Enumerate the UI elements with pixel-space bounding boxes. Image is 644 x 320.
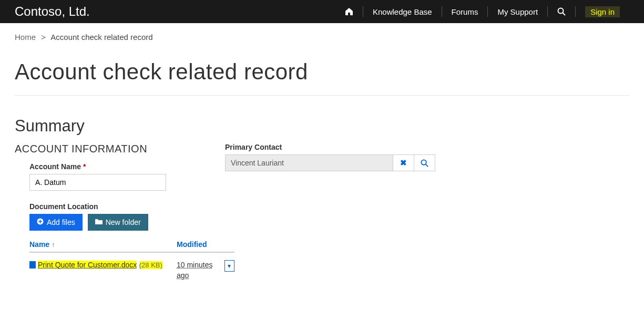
svg-point-3 bbox=[421, 160, 426, 164]
search-icon[interactable] bbox=[548, 0, 575, 23]
account-name-label: Account Name * bbox=[29, 162, 193, 171]
document-icon bbox=[29, 261, 36, 269]
search-lookup-button[interactable] bbox=[414, 154, 435, 171]
breadcrumb-current: Account check related record bbox=[50, 33, 152, 42]
breadcrumb-home[interactable]: Home bbox=[15, 33, 36, 42]
search-icon bbox=[421, 159, 428, 167]
primary-contact-lookup: Vincent Lauriant ✖ bbox=[225, 154, 435, 171]
document-location-label: Document Location bbox=[29, 202, 193, 211]
brand-name[interactable]: Contoso, Ltd. bbox=[15, 4, 90, 19]
required-indicator: * bbox=[83, 162, 86, 171]
primary-contact-label: Primary Contact bbox=[225, 143, 435, 151]
document-link[interactable]: Print Quote for Customer.docx bbox=[38, 261, 137, 269]
plus-circle-icon bbox=[37, 218, 44, 226]
top-nav: Knowledge Base Forums My Support Sign in bbox=[335, 0, 629, 23]
document-size: (28 KB) bbox=[139, 261, 162, 269]
document-table: Name ↑ Modified Print Quote for Customer… bbox=[29, 240, 234, 281]
table-row: Print Quote for Customer.docx (28 KB) 10… bbox=[29, 253, 234, 281]
breadcrumb: Home > Account check related record bbox=[15, 23, 629, 42]
top-header: Contoso, Ltd. Knowledge Base Forums My S… bbox=[0, 0, 644, 23]
nav-forums[interactable]: Forums bbox=[442, 0, 488, 23]
page-title: Account check related record bbox=[15, 59, 629, 85]
column-header-name[interactable]: Name ↑ bbox=[29, 240, 177, 249]
folder-icon bbox=[95, 219, 103, 226]
nav-knowledge-base[interactable]: Knowledge Base bbox=[363, 0, 442, 23]
svg-point-0 bbox=[558, 8, 564, 14]
account-name-input[interactable] bbox=[29, 174, 166, 191]
close-icon: ✖ bbox=[400, 158, 407, 168]
svg-line-4 bbox=[426, 164, 428, 166]
title-divider bbox=[15, 95, 629, 96]
add-files-button[interactable]: Add files bbox=[29, 214, 83, 231]
home-icon[interactable] bbox=[335, 0, 363, 23]
sort-ascending-icon: ↑ bbox=[52, 241, 55, 249]
sign-in-label: Sign in bbox=[585, 6, 620, 17]
add-files-label: Add files bbox=[47, 218, 75, 226]
nav-my-support[interactable]: My Support bbox=[488, 0, 547, 23]
breadcrumb-separator: > bbox=[41, 33, 46, 42]
primary-contact-value[interactable]: Vincent Lauriant bbox=[225, 154, 393, 171]
summary-heading: Summary bbox=[15, 117, 629, 136]
clear-lookup-button[interactable]: ✖ bbox=[393, 154, 414, 171]
account-info-heading: ACCOUNT INFORMATION bbox=[15, 143, 193, 155]
new-folder-label: New folder bbox=[106, 218, 141, 226]
document-modified: 10 minutes ago bbox=[177, 260, 220, 281]
nav-sign-in[interactable]: Sign in bbox=[576, 0, 629, 23]
new-folder-button[interactable]: New folder bbox=[88, 214, 148, 231]
svg-line-1 bbox=[563, 13, 566, 16]
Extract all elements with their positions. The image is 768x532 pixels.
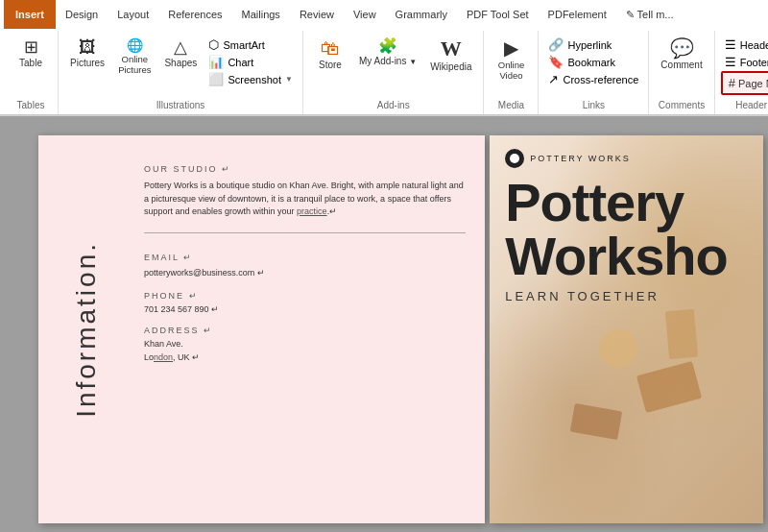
online-video-label: OnlineVideo <box>498 60 524 82</box>
email-heading: EMAIL ↵ <box>144 253 466 262</box>
tab-pdf-toolset[interactable]: PDF Tool Set <box>457 0 539 29</box>
pictures-button[interactable]: 🖼 Pictures <box>64 35 110 72</box>
tab-references[interactable]: References <box>158 0 231 29</box>
footer-icon: ☰ <box>725 55 736 69</box>
comments-group-label: Comments <box>659 100 705 112</box>
page-left-inner: Information. OUR STUDIO ↵ Pottery Works … <box>38 135 485 523</box>
phone-heading: PHONE ↵ <box>144 291 466 301</box>
group-addins: 🛍 Store 🧩 My Add-ins ▼ W Wikipedia Add-i… <box>303 31 485 114</box>
hyperlink-button[interactable]: 🔗 Hyperlink <box>544 36 642 53</box>
ribbon-content: ⊞ Table Tables 🖼 Pictures 🌐 OnlinePictur… <box>0 29 768 115</box>
tab-insert[interactable]: Insert <box>4 0 56 29</box>
pictures-icon: 🖼 <box>79 38 96 56</box>
sidebar-title: Information. <box>71 241 102 418</box>
tab-view[interactable]: View <box>344 0 386 29</box>
big-title: Pottery Worksho <box>505 176 748 283</box>
bookmark-button[interactable]: 🔖 Bookmark <box>544 54 642 70</box>
group-comments: 💬 Comment Comments <box>649 31 714 114</box>
tables-group-label: Tables <box>17 100 45 112</box>
pictures-label: Pictures <box>70 58 105 68</box>
smartart-button[interactable]: ⬡ SmartArt <box>204 36 297 53</box>
tab-tell-me[interactable]: ✎ Tell m... <box>616 0 684 29</box>
illustrations-right-col: ⬡ SmartArt 📊 Chart ⬜ Screenshot ▼ <box>204 35 297 87</box>
screenshot-button[interactable]: ⬜ Screenshot ▼ <box>204 71 297 87</box>
our-studio-heading: OUR STUDIO ↵ <box>144 164 466 174</box>
header-footer-col: ☰ Header ▼ ☰ Footer ▼ # Page Number ▼ <box>721 35 768 95</box>
footer-label: Footer <box>740 57 768 68</box>
wikipedia-button[interactable]: W Wikipedia <box>424 35 477 76</box>
screenshot-dd-arrow: ▼ <box>285 75 293 84</box>
page-main-content: OUR STUDIO ↵ Pottery Works is a boutique… <box>134 135 485 523</box>
group-media: ▶ OnlineVideo Media <box>484 31 539 114</box>
online-pictures-icon: 🌐 <box>127 38 143 52</box>
cross-reference-label: Cross-reference <box>563 74 638 85</box>
footer-button[interactable]: ☰ Footer ▼ <box>721 54 768 70</box>
phone-value: 701 234 567 890 ↵ <box>144 303 466 317</box>
my-addins-label: My Add-ins ▼ <box>359 56 417 66</box>
tables-items: ⊞ Table <box>10 33 52 100</box>
chart-button[interactable]: 📊 Chart <box>204 54 297 70</box>
comment-label: Comment <box>660 60 702 70</box>
shapes-label: Shapes <box>164 58 197 68</box>
tab-layout[interactable]: Layout <box>108 0 158 29</box>
tab-mailings[interactable]: Mailings <box>232 0 290 29</box>
email-value: potteryworks@business.com ↵ <box>144 268 466 278</box>
chart-label: Chart <box>228 57 253 68</box>
group-links: 🔗 Hyperlink 🔖 Bookmark ↗ Cross-reference… <box>539 31 649 114</box>
cross-reference-icon: ↗ <box>548 72 559 86</box>
smartart-icon: ⬡ <box>208 37 219 52</box>
document-area: Information. OUR STUDIO ↵ Pottery Works … <box>0 116 768 532</box>
wikipedia-icon: W <box>441 38 462 60</box>
illustrations-group-label: Illustrations <box>156 100 205 112</box>
ribbon-tab-bar: Insert Design Layout References Mailings… <box>0 0 768 29</box>
page-number-label: Page Number <box>738 78 768 89</box>
store-icon: 🛍 <box>321 38 340 58</box>
header-footer-items: ☰ Header ▼ ☰ Footer ▼ # Page Number ▼ <box>721 33 768 100</box>
comments-items: 💬 Comment <box>655 33 708 100</box>
my-addins-icon: 🧩 <box>378 38 397 54</box>
bookmark-label: Bookmark <box>567 57 615 68</box>
pottery-logo: POTTERY WORKS <box>505 149 748 168</box>
online-pictures-button[interactable]: 🌐 OnlinePictures <box>112 35 156 80</box>
pottery-logo-text: POTTERY WORKS <box>530 154 631 163</box>
links-group-label: Links <box>583 100 605 112</box>
group-tables: ⊞ Table Tables <box>4 31 59 114</box>
header-label: Header <box>740 39 768 51</box>
addins-items: 🛍 Store 🧩 My Add-ins ▼ W Wikipedia <box>309 33 478 100</box>
page-sidebar: Information. <box>38 135 134 523</box>
shapes-button[interactable]: △ Shapes <box>158 35 203 72</box>
hyperlink-label: Hyperlink <box>567 39 612 51</box>
document-page-left: Information. OUR STUDIO ↵ Pottery Works … <box>38 135 485 523</box>
comment-button[interactable]: 💬 Comment <box>655 35 708 74</box>
tab-review[interactable]: Review <box>290 0 344 29</box>
my-addins-button[interactable]: 🧩 My Add-ins ▼ <box>353 35 422 70</box>
tab-grammarly[interactable]: Grammarly <box>386 0 457 29</box>
store-label: Store <box>319 60 342 70</box>
pottery-logo-circle <box>505 149 524 168</box>
links-items: 🔗 Hyperlink 🔖 Bookmark ↗ Cross-reference <box>544 33 642 100</box>
document-page-right: POTTERY WORKS Pottery Worksho LEARN TOGE… <box>490 135 763 523</box>
store-button[interactable]: 🛍 Store <box>309 35 351 74</box>
address-heading: ADDRESS ↵ <box>144 326 466 335</box>
tab-design[interactable]: Design <box>56 0 108 29</box>
right-page-content: POTTERY WORKS Pottery Worksho LEARN TOGE… <box>490 135 763 317</box>
header-button[interactable]: ☰ Header ▼ <box>721 36 768 53</box>
cross-reference-button[interactable]: ↗ Cross-reference <box>544 71 642 87</box>
online-video-button[interactable]: ▶ OnlineVideo <box>490 35 532 85</box>
online-video-icon: ▶ <box>504 38 518 58</box>
group-illustrations: 🖼 Pictures 🌐 OnlinePictures △ Shapes ⬡ <box>59 31 303 114</box>
tab-pdfelement[interactable]: PDFelement <box>539 0 616 29</box>
header-footer-group-label: Header & Footer <box>735 100 768 112</box>
page-number-button[interactable]: # Page Number ▼ <box>721 71 768 95</box>
wikipedia-label: Wikipedia <box>430 61 471 72</box>
table-icon: ⊞ <box>24 38 38 56</box>
practice-link[interactable]: practice <box>297 206 327 216</box>
page-number-icon: # <box>729 76 735 90</box>
online-pictures-label: OnlinePictures <box>118 54 151 76</box>
illustrations-items: 🖼 Pictures 🌐 OnlinePictures △ Shapes ⬡ <box>64 33 297 100</box>
smartart-label: SmartArt <box>223 39 264 51</box>
table-button[interactable]: ⊞ Table <box>10 35 52 72</box>
screenshot-label: Screenshot <box>228 74 281 85</box>
media-group-label: Media <box>498 100 524 112</box>
learn-together: LEARN TOGETHER <box>505 289 748 303</box>
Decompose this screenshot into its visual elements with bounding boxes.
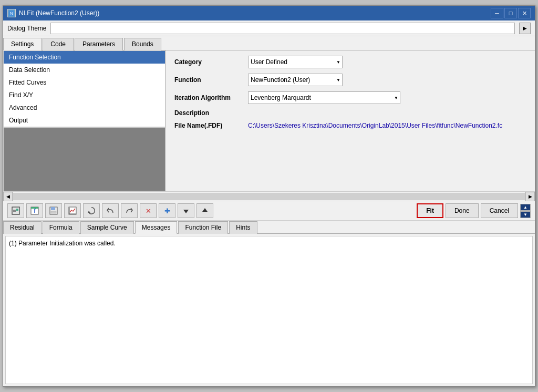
filename-value[interactable]: C:\Users\Szekeres Krisztina\Documents\Or… <box>248 122 502 129</box>
toolbar-up-btn[interactable] <box>196 203 213 218</box>
category-select[interactable]: User Defined Growth/Sigmoidal Peak Funct… <box>248 56 343 68</box>
nav-function-selection[interactable]: Function Selection <box>4 51 165 64</box>
tab-code[interactable]: Code <box>43 38 74 50</box>
left-panel: Function Selection Data Selection Fitted… <box>3 50 166 191</box>
toolbar-remove-btn[interactable]: ✕ <box>140 203 157 218</box>
description-row: Description <box>174 109 526 117</box>
function-select-wrapper: NewFunction2 (User) <box>248 74 343 86</box>
scroll-left-btn[interactable]: ◀ <box>3 192 13 201</box>
close-btn[interactable]: ✕ <box>518 8 531 18</box>
function-label: Function <box>174 76 248 84</box>
nav-output[interactable]: Output <box>4 114 165 127</box>
fit-button[interactable]: Fit <box>417 203 443 218</box>
main-window: N NLFit (NewFunction2 (User)) ─ □ ✕ Dial… <box>3 5 535 387</box>
iteration-row: Iteration Algorithm Levenberg Marquardt … <box>174 91 526 104</box>
main-tab-bar: Settings Code Parameters Bounds <box>3 36 535 50</box>
bottom-tab-bar: Residual Formula Sample Curve Messages F… <box>3 221 535 234</box>
svg-text:✕: ✕ <box>146 207 151 215</box>
toolbar-undo-btn[interactable] <box>102 203 119 218</box>
iteration-select[interactable]: Levenberg Marquardt Simplex Orthogonal D… <box>248 91 400 104</box>
scroll-up-tiny-btn[interactable]: ▲ <box>520 204 531 211</box>
minimize-btn[interactable]: ─ <box>491 8 503 18</box>
filename-row: File Name(.FDF) C:\Users\Szekeres Kriszt… <box>174 122 526 129</box>
toolbar-settings-btn[interactable] <box>7 203 24 218</box>
iteration-select-wrapper: Levenberg Marquardt Simplex Orthogonal D… <box>248 91 400 104</box>
scroll-track[interactable] <box>13 193 525 200</box>
dialog-theme-bar: Dialog Theme ▶ <box>3 20 535 36</box>
tab-formula[interactable]: Formula <box>43 221 79 234</box>
filename-label: File Name(.FDF) <box>174 122 248 129</box>
tab-settings[interactable]: Settings <box>3 38 42 50</box>
svg-marker-17 <box>183 210 189 213</box>
nav-advanced[interactable]: Advanced <box>4 101 165 114</box>
right-panel: Category User Defined Growth/Sigmoidal P… <box>166 50 535 191</box>
toolbar-chart-btn[interactable] <box>64 203 81 218</box>
title-bar-left: N NLFit (NewFunction2 (User)) <box>7 9 99 17</box>
horizontal-scrollbar: ◀ ▶ <box>3 191 535 201</box>
dialog-theme-label: Dialog Theme <box>7 25 46 32</box>
toolbar-redo-btn[interactable] <box>121 203 138 218</box>
svg-rect-4 <box>16 209 18 211</box>
category-row: Category User Defined Growth/Sigmoidal P… <box>174 56 526 68</box>
maximize-btn[interactable]: □ <box>504 8 517 18</box>
nav-list: Function Selection Data Selection Fitted… <box>3 50 165 127</box>
svg-marker-18 <box>202 208 208 212</box>
app-icon: N <box>7 9 16 17</box>
description-label: Description <box>174 109 248 117</box>
category-label: Category <box>174 58 248 66</box>
tab-residual[interactable]: Residual <box>3 221 42 234</box>
category-select-wrapper: User Defined Growth/Sigmoidal Peak Funct… <box>248 56 343 68</box>
dialog-theme-input[interactable] <box>50 23 515 34</box>
svg-rect-3 <box>13 210 16 212</box>
iteration-label: Iteration Algorithm <box>174 94 248 101</box>
tab-bounds[interactable]: Bounds <box>124 38 161 50</box>
svg-marker-14 <box>88 211 90 213</box>
nav-find-xy[interactable]: Find X/Y <box>4 89 165 101</box>
scroll-down-tiny-btn[interactable]: ▼ <box>520 211 531 218</box>
function-row: Function NewFunction2 (User) <box>174 74 526 86</box>
toolbar: f <box>3 201 535 221</box>
scroll-up-down-btns: ▲ ▼ <box>520 204 531 218</box>
toolbar-datainfo-btn[interactable]: f <box>26 203 43 218</box>
output-area: (1) Parameter Initialization was called. <box>5 236 533 384</box>
window-title: NLFit (NewFunction2 (User)) <box>19 9 99 17</box>
svg-text:✚: ✚ <box>164 207 170 215</box>
dialog-theme-arrow-btn[interactable]: ▶ <box>519 23 531 34</box>
svg-rect-9 <box>51 207 55 210</box>
toolbar-add-btn[interactable]: ✚ <box>159 203 175 218</box>
output-message: (1) Parameter Initialization was called. <box>9 240 116 247</box>
svg-text:N: N <box>10 11 13 16</box>
svg-rect-10 <box>51 211 56 213</box>
nav-fitted-curves[interactable]: Fitted Curves <box>4 76 165 89</box>
scroll-right-btn[interactable]: ▶ <box>525 192 535 201</box>
nav-data-selection[interactable]: Data Selection <box>4 64 165 76</box>
done-button[interactable]: Done <box>446 203 479 218</box>
window-controls: ─ □ ✕ <box>491 8 531 18</box>
tab-messages[interactable]: Messages <box>135 221 178 234</box>
tab-hints[interactable]: Hints <box>229 221 257 234</box>
toolbar-down-btn[interactable] <box>178 203 194 218</box>
toolbar-save-btn[interactable] <box>45 203 62 218</box>
svg-rect-7 <box>31 207 38 209</box>
title-bar: N NLFit (NewFunction2 (User)) ─ □ ✕ <box>3 6 535 20</box>
tab-function-file[interactable]: Function File <box>178 221 228 234</box>
function-select[interactable]: NewFunction2 (User) <box>248 74 343 86</box>
toolbar-refresh-btn[interactable] <box>83 203 100 218</box>
tab-sample-curve[interactable]: Sample Curve <box>80 221 134 234</box>
main-content: Function Selection Data Selection Fitted… <box>3 50 535 191</box>
tab-parameters[interactable]: Parameters <box>75 38 123 50</box>
cancel-button[interactable]: Cancel <box>481 203 518 218</box>
left-preview <box>3 127 165 191</box>
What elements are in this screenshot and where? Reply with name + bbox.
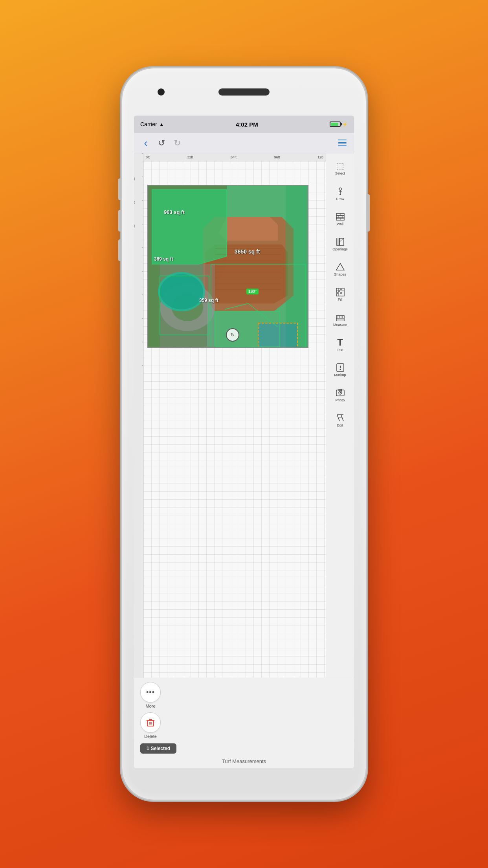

•••

Out of the preceding entries, pull every line containing the string "Initialization".

output-area: (1) Parameter Initialization was called. <box>5 236 533 384</box>
output-message: (1) Parameter Initialization was called. <box>9 240 116 247</box>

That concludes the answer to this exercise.